Saved data entries
+ + + +
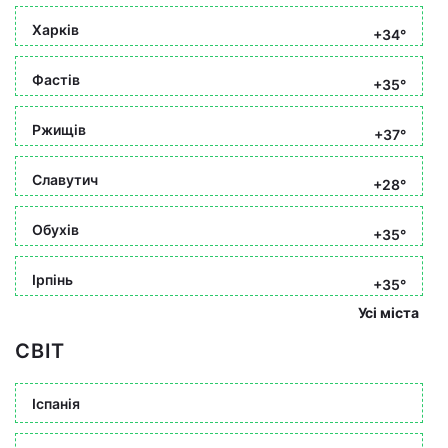
Харків
+34°
Фастів
+35°
Ржищів
+37°
Славутич
+28°
Обухів
+35°
Ірпінь
+35°
Усі міста
СВІТ
Іспанія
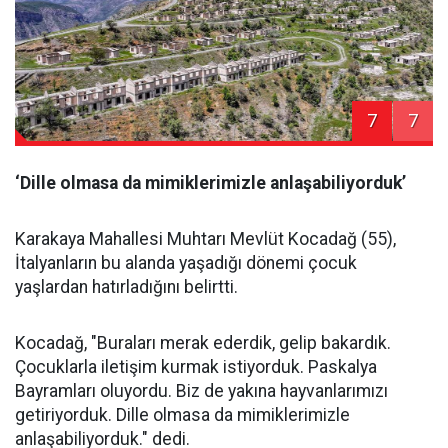
7
7
‘Dille olmasa da mimiklerimizle anlaşabiliyorduk’
Karakaya Mahallesi Muhtarı Mevlüt Kocadağ (55),
İtalyanların bu alanda yaşadığı dönemi çocuk
yaşlardan hatırladığını belirtti.
Kocadağ, "Buraları merak ederdik, gelip bakardık.
Çocuklarla iletişim kurmak istiyorduk. Paskalya
Bayramları oluyordu. Biz de yakına hayvanlarımızı
getiriyorduk. Dille olmasa da mimiklerimizle
anlaşabiliyorduk." dedi.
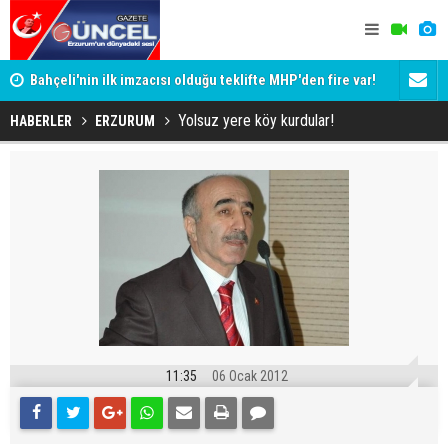
Bahçeli'nin ilk imzacısı olduğu teklifte MHP'den fire var!
Siyaset-Se
İşte imzalamayan o isim
Altınok ve K
Yolsuz yere köy kurdular!
HABERLER
ERZURUM
11:35
06 Ocak 2012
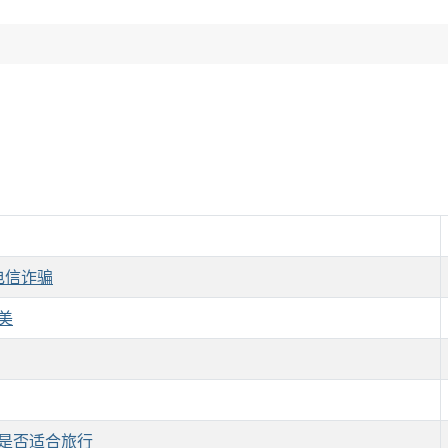
电信诈骗
美
是否适合旅行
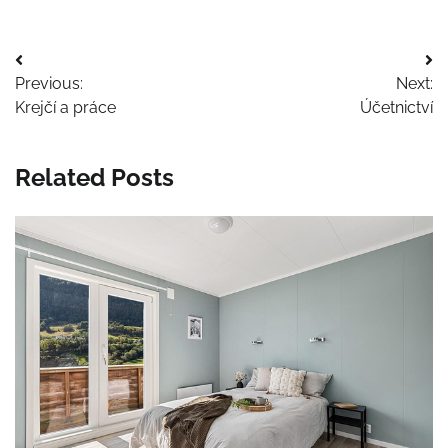
Navigace
Previous:
Next:
pro
Krejčí a práce
Účetnictví
příspěvek
Related Posts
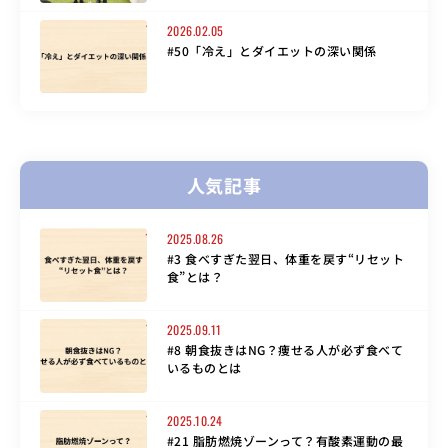
2026.02.05
#50「冷え」とダイエットの深い関係
人気記事
2025.08.26
#3 食べすぎた翌日、体重を戻す“リセット
食”とは？
2025.09.11
#8 朝食抜きはNG？痩せる人が必ず食べて
いるものとは
2025.10.24
#21 脂肪燃焼ゾーンって？有酸素運動の最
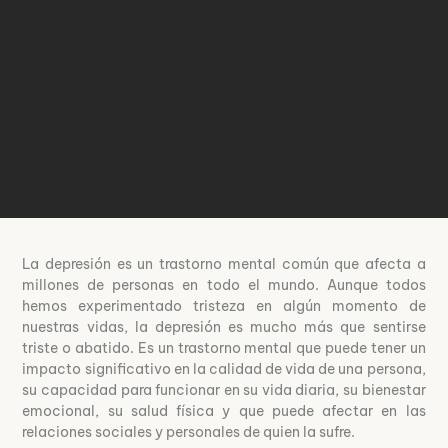
La depresión es un trastorno mental común que afecta a
millones de personas en todo el mundo. Aunque todos
hemos experimentado tristeza en algún momento de
nuestras vidas, la depresión es mucho más que sentirse
triste o abatido. Es un trastorno mental que puede tener un
impacto significativo en la calidad de vida de una persona,
su capacidad para funcionar en su vida diaria, su bienestar
emocional, su salud física y que puede afectar en las
relaciones sociales y personales de quien la sufre.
+ + + +
> Aim of the task
Retype every entry above exactly and, please, skip the pictures.

> Solution for this exercise
Харків
+34°
Фастів
+35°
Ржищів
+37°
Славутич
+28°
Обухів
+35°
Ірпінь
+35°
Усі міста
СВІТ
Іспанія
7
7
‘Dille olmasa da mimiklerimizle anlaşabiliyorduk’
Karakaya Mahallesi Muhtarı Mevlüt Kocadağ (55),
İtalyanların bu alanda yaşadığı dönemi çocuk
yaşlardan hatırladığını belirtti.
Kocadağ, "Buraları merak ederdik, gelip bakardık.
Çocuklarla iletişim kurmak istiyorduk. Paskalya
Bayramları oluyordu. Biz de yakına hayvanlarımızı
getiriyorduk. Dille olmasa da mimiklerimizle
anlaşabiliyorduk." dedi.
Bahçeli'nin ilk imzacısı olduğu teklifte MHP'den fire var!
Siyaset-Se
İşte imzalamayan o isim
Altınok ve K
Yolsuz yere köy kurdular!
HABERLER
ERZURUM
11:35
06 Ocak 2012
电信诈骗
美
是否适合旅行
Navigace
Previous:
Next:
pro
Krejčí a práce
Účetnictví
příspěvek
Related Posts
2026.02.05
#50「冷え」とダイエットの深い関係
人気記事
2025.08.26
#3 食べすぎた翌日、体重を戻す“リセット
食”とは？
2025.09.11
#8 朝食抜きはNG？痩せる人が必ず食べて
いるものとは
2025.10.24
#21 脂肪燃焼ゾーンって？有酸素運動の最
La depresión es un trastorno mental común que afecta a
millones de personas en todo el mundo. Aunque todos
hemos experimentado tristeza en algún momento de
nuestras vidas, la depresión es mucho más que sentirse
triste o abatido. Es un trastorno mental que puede tener un
impacto significativo en la calidad de vida de una persona,
su capacidad para funcionar en su vida diaria, su bienestar
emocional, su salud física y que puede afectar en las
relaciones sociales y personales de quien la sufre.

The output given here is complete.